現在の、数字上の赤字を埋めるために負担を増やし、現役世代の方の実質収入や生活を無視した制度の在り方は、すでに限界にきているような気がします。
経済の状況等を考えても、国民の制度への信頼回復のためにも、これまでの年金制度を一度ゼロにして、
「年金の意味」「その位置づけ」「分配方法」
等、根本的な部分から再度見直したうえで、立て直すぐらいの大きな取り組みが早急に必要かと思われます。
厚生年金・国民年金の平成22年度収支決算の概要の詳細はこちら
このような背景を考慮してか、日本年金機構の迷いつつある様々な対策や改善の一つとして、先日、「公的年金制度の解説」となるリーフレットのダウンロードが開始されています。
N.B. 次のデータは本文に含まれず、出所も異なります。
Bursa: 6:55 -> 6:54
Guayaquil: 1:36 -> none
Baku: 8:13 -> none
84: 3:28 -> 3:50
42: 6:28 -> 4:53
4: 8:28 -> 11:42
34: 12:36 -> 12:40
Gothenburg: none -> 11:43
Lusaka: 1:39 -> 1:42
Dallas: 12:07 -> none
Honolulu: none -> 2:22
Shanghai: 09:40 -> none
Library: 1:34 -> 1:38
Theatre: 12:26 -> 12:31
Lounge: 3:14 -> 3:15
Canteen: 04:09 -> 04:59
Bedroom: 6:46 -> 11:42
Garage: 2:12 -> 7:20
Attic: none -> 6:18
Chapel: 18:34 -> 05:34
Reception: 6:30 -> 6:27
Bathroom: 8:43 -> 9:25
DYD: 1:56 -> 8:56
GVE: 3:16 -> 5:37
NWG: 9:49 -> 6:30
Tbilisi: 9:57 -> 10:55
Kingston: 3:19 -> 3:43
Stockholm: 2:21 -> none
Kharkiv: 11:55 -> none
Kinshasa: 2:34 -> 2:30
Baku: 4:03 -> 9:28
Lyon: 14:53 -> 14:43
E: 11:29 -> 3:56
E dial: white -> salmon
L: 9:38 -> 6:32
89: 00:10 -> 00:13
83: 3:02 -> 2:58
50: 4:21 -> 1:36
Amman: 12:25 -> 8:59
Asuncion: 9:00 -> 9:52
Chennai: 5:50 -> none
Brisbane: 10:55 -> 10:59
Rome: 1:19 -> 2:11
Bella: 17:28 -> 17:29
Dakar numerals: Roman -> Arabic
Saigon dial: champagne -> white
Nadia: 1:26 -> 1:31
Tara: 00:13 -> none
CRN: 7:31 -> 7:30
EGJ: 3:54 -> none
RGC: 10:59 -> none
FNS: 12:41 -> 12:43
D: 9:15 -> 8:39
年金制度の説明を受ける機会が少ない人にとっても分かりやすいように公的年金制度の必要性からその仕組み、受けられる給付までがコンパクトに6ページにまとめられていますので、年金制度を知らない、学生の方たちに説明する資料としては最適かもしれません。
「公的年金制度」の解説
しかし、このような制度の押し付け的周知ではなく、納得と妥当性の議論が先のような気がするのですが・・・
と、このようなことを考えていると、次のような記事がありました。
国民年金の未納率最悪 納めた方が得する制度に(福井新聞)
まさに今、年金については、実態を直視した改革が問われているのです。国民あっての法律・制度であることを理解したうえで新たな制度設計の議論が必要となります。